■ Extracted page text data:
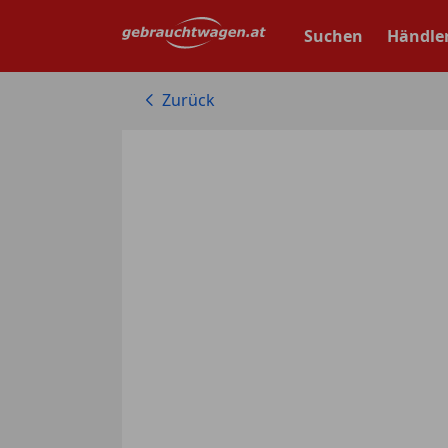
Zum
Hauptinhalt
Suchen
Händle
springen
Zurück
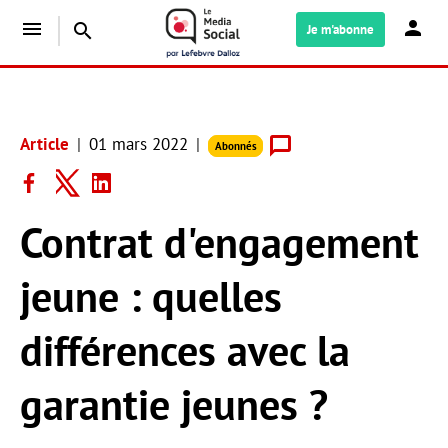
menu
search
Je m'abonne
Article
01 mars 2022
Abonnés
Contrat d'engagement
jeune : quelles
différences avec la
garantie jeunes ?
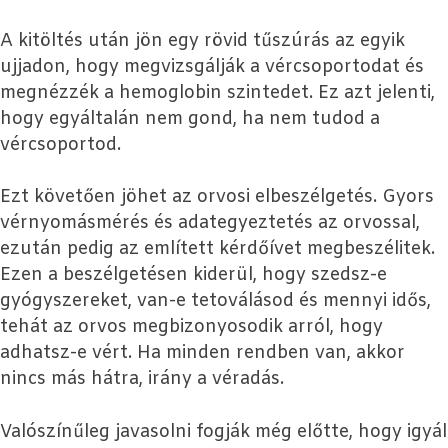
A kitöltés után jön egy rövid tűszúrás az egyik
ujjadon, hogy megvizsgálják a vércsoportodat és
megnézzék a hemoglobin szintedet. Ez azt jelenti,
hogy egyáltalán nem gond, ha nem tudod a
vércsoportod.
Ezt követően jöhet az orvosi elbeszélgetés. Gyors
vérnyomásmérés és adategyeztetés az orvossal,
ezután pedig az említett kérdőívet megbeszélitek.
Ezen a beszélgetésen kiderül, hogy szedsz-e
gyógyszereket, van-e tetoválásod és mennyi idős,
tehát az orvos megbizonyosodik arról, hogy
adhatsz-e vért. Ha minden rendben van, akkor
nincs más hátra, irány a véradás.
Valószínűleg javasolni fogják még előtte, hogy igyál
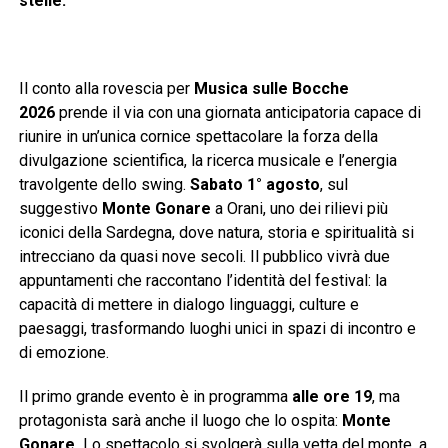
stelle.
Il conto alla rovescia per
Musica sulle Bocche
2026
prende il via con una giornata anticipatoria capace di
riunire in un’unica cornice spettacolare la forza della
divulgazione scientifica, la ricerca musicale e l’energia
travolgente dello swing.
Sabato 1° agosto
, sul
suggestivo
Monte Gonare
a Orani, uno dei rilievi più
iconici della Sardegna, dove natura, storia e spiritualità si
intrecciano da quasi nove secoli. Il pubblico vivrà due
appuntamenti che raccontano l’identità del festival: la
capacità di mettere in dialogo linguaggi, culture e
paesaggi, trasformando luoghi unici in spazi di incontro e
di emozione.
Il primo grande evento è in programma
alle ore 19
, ma
protagonista sarà anche il luogo che lo ospita:
Monte
Gonare.
Lo spettacolo si svolgerà sulla vetta del monte, a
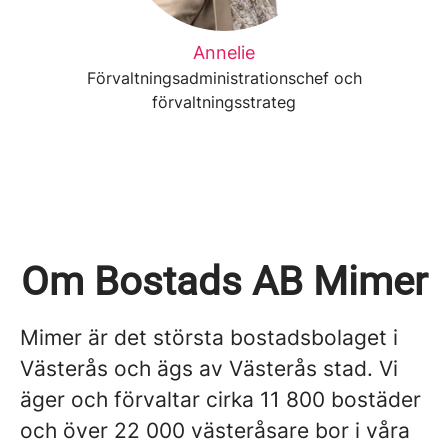
Annelie
Förvaltningsadministrationschef och
förvaltningsstrateg
Om Bostads AB Mimer
Mimer är det största bostadsbolaget i
Västerås och ägs av Västerås stad. Vi
äger och förvaltar cirka 11 800 bostäder
och över 22 000 västeråsare bor i våra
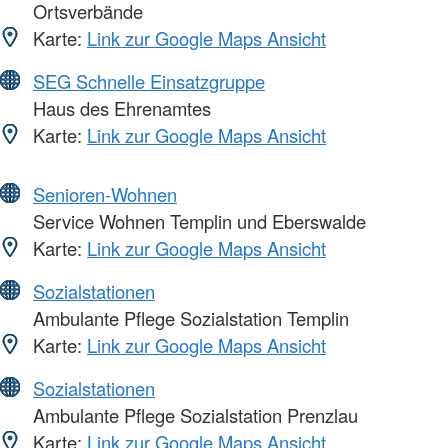
Ortsverbände
Karte:
Link zur Google Maps Ansicht
SEG Schnelle Einsatzgruppe
Haus des Ehrenamtes
Karte:
Link zur Google Maps Ansicht
Senioren-Wohnen
Service Wohnen Templin und Eberswalde
Karte:
Link zur Google Maps Ansicht
Sozialstationen
Ambulante Pflege Sozialstation Templin
Karte:
Link zur Google Maps Ansicht
Sozialstationen
Ambulante Pflege Sozialstation Prenzlau
Karte:
Link zur Google Maps Ansicht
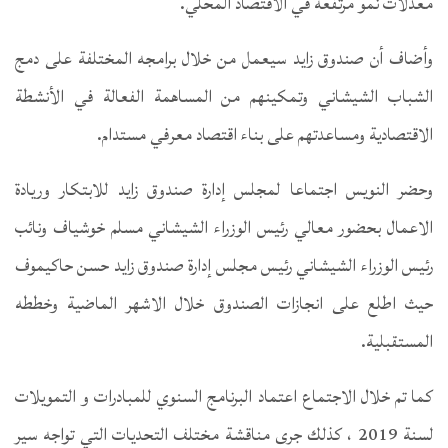
معدلات نمو مرتفعة في الاقتصاد المحلي.
وأضاف أن صندوق زايد سيعمل من خلال برامجه المختلفة على دمج
الشباب الشيشاني وتمكينهم من المساهمة الفعالة في الأنشطة
الاقتصادية ومساعدتهم على بناء اقتصاد معرفي مستدام.
وحضر النويس اجتماعا لمجلس إدارة صندوق زايد للابتكار وريادة
الاعمال بحضور معالي رئيس الوزراء الشيشاني مسلم خوشياف ونائب
رئيس الوزراء الشيشاني رئيس مجلس إدارة صندوق زايد حسن حاكيموف
حيث اطلع على انجازات الصندوق خلال الاشهر الماضية وخططه
المستقبلية.
كما تم خلال الاجتماع اعتماد البرنامج السنوي للمبادرات و التمويلات
لسنة 2019 ، كذلك جرى مناقشة مختلف التحديات التي تواجه سير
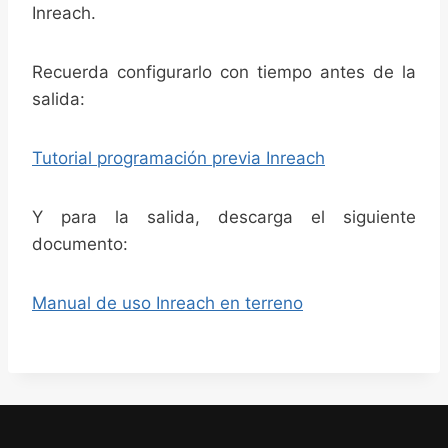
Inreach.
Recuerda configurarlo con tiempo antes de la
salida:
Tutorial programación previa Inreach
Y para la salida, descarga el siguiente
documento:
Manual de uso Inreach en terreno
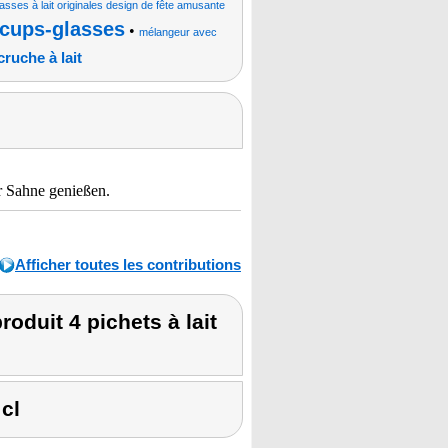
tasses à lait originales design de fête amusante
 cups-glasses
•
mélangeur avec
cruche à lait
er Sahne genießen.
Afficher toutes les contributions
duit 4 pichets à lait
 cl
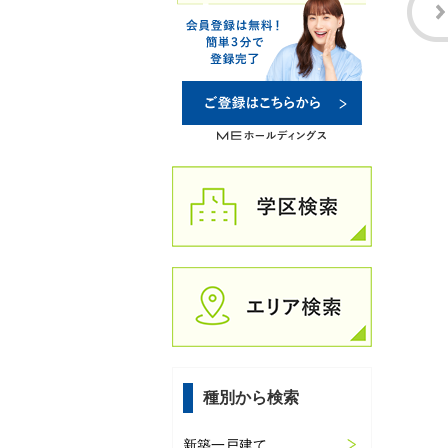
種別から検索
新築一戸建て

■ Task directions:
Scan the entries above for the word "salida", then copy every line in which it occurs.

■ Response:
salida:
Y para la salida, descarga el siguiente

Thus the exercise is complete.